_Task instructions:_
Pull every "Grief" line out of the data below.

_Data records:_
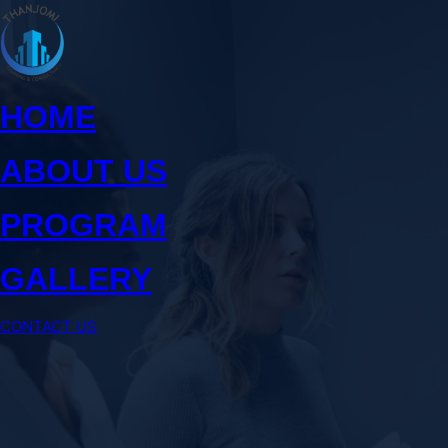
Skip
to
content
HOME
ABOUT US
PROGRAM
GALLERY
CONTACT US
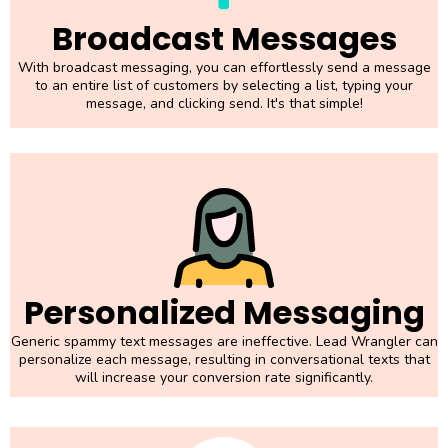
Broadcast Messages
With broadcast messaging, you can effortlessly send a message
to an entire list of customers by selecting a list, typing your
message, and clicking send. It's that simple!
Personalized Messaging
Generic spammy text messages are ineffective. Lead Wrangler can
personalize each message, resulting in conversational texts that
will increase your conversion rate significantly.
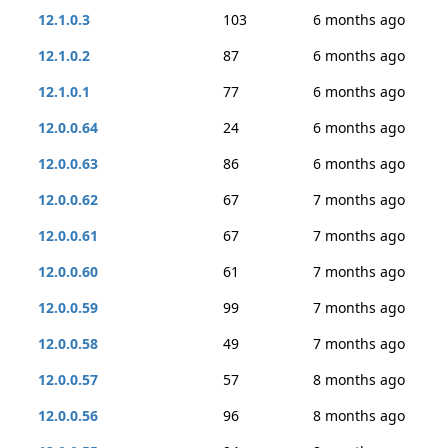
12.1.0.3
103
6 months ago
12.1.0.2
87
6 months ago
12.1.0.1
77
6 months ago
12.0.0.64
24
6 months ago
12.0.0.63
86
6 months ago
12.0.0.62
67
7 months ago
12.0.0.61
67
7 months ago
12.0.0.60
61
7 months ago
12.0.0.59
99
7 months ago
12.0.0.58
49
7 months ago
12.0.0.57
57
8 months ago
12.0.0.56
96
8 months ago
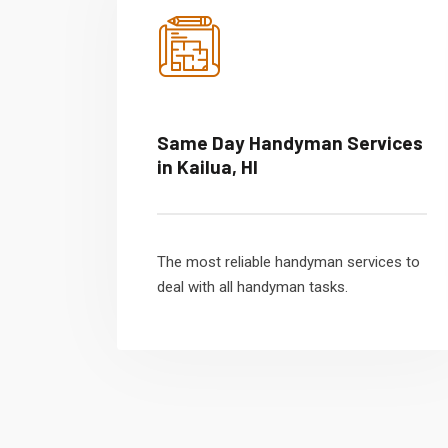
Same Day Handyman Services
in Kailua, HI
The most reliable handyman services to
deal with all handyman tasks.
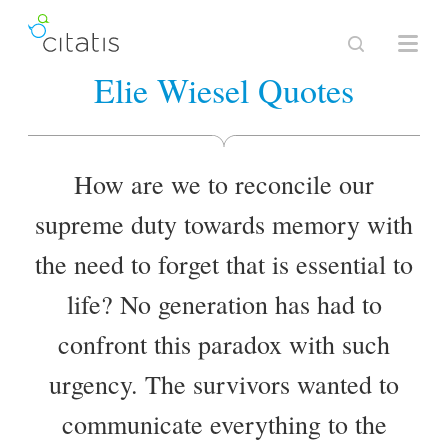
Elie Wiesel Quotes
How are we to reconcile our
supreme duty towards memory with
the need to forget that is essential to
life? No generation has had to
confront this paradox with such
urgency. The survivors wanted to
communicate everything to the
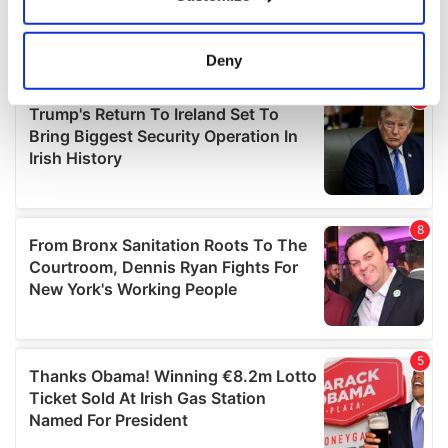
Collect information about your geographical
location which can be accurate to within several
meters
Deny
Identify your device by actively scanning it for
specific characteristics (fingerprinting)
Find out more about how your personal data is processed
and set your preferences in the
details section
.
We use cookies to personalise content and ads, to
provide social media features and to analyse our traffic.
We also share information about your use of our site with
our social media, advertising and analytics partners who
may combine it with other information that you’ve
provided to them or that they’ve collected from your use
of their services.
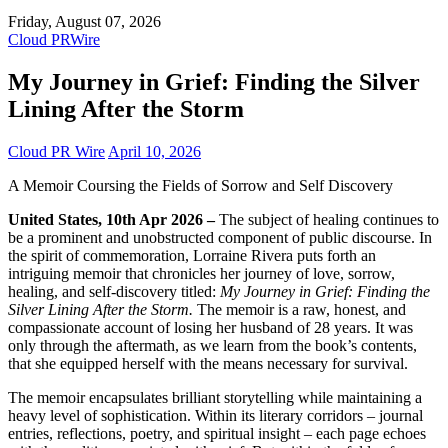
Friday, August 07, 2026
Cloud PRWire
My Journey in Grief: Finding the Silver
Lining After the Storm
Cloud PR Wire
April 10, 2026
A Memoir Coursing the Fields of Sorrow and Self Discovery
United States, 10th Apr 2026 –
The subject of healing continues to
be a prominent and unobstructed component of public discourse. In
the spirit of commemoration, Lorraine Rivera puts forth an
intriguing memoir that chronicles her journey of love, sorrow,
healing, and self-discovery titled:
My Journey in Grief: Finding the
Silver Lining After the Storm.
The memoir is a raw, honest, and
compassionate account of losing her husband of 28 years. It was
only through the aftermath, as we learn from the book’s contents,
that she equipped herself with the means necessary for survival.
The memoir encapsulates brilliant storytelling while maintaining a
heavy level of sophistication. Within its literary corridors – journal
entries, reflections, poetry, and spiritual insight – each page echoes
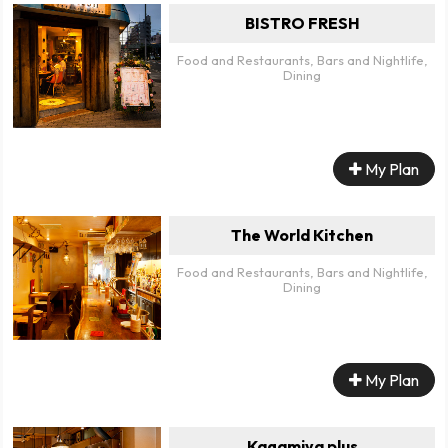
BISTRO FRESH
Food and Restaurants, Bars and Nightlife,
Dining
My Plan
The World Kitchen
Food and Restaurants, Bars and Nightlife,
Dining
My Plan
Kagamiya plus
--
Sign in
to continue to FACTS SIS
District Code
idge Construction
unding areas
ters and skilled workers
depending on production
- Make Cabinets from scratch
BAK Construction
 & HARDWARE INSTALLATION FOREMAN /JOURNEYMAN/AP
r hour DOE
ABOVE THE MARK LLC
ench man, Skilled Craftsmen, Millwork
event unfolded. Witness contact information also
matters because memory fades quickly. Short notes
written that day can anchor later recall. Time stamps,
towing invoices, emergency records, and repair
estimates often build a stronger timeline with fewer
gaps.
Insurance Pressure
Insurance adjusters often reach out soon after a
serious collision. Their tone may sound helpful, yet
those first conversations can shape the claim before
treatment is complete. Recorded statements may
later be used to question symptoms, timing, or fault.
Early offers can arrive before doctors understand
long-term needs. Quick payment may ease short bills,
==
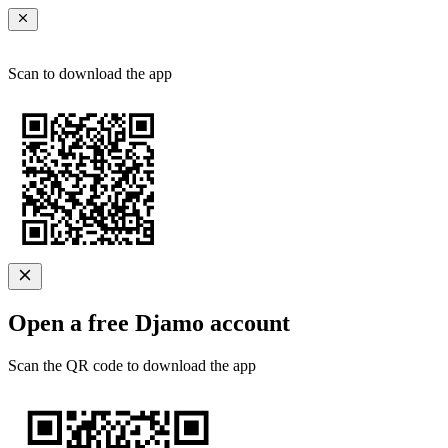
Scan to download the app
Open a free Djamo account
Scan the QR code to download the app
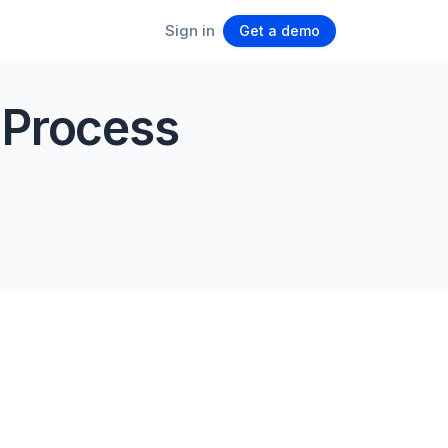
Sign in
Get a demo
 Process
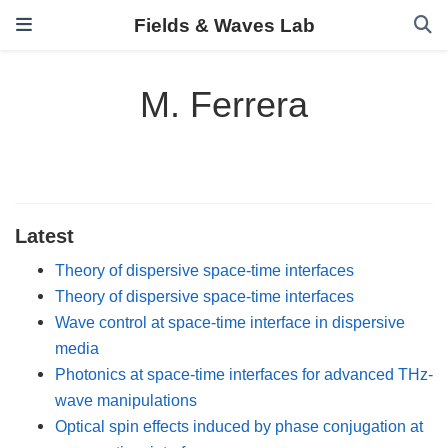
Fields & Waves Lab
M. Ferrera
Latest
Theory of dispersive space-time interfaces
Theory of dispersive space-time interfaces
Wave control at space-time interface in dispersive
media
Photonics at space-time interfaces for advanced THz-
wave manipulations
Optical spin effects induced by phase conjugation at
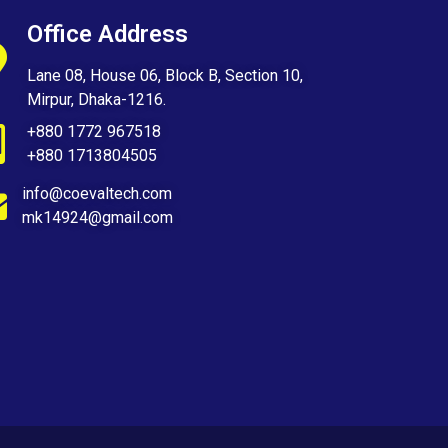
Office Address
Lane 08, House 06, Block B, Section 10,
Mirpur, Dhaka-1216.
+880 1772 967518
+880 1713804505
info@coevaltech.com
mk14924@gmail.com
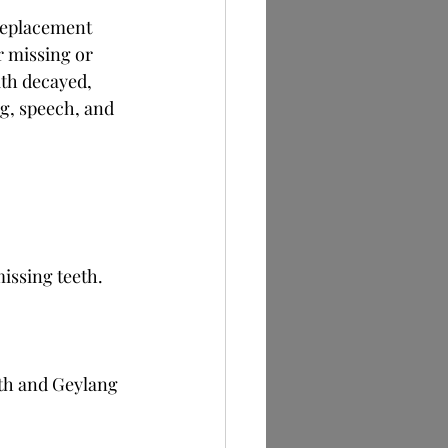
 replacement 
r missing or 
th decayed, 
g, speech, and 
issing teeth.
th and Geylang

_Finished task:_
My Journey in Grief: Finding the Silver
My Journey in Grief: Finding the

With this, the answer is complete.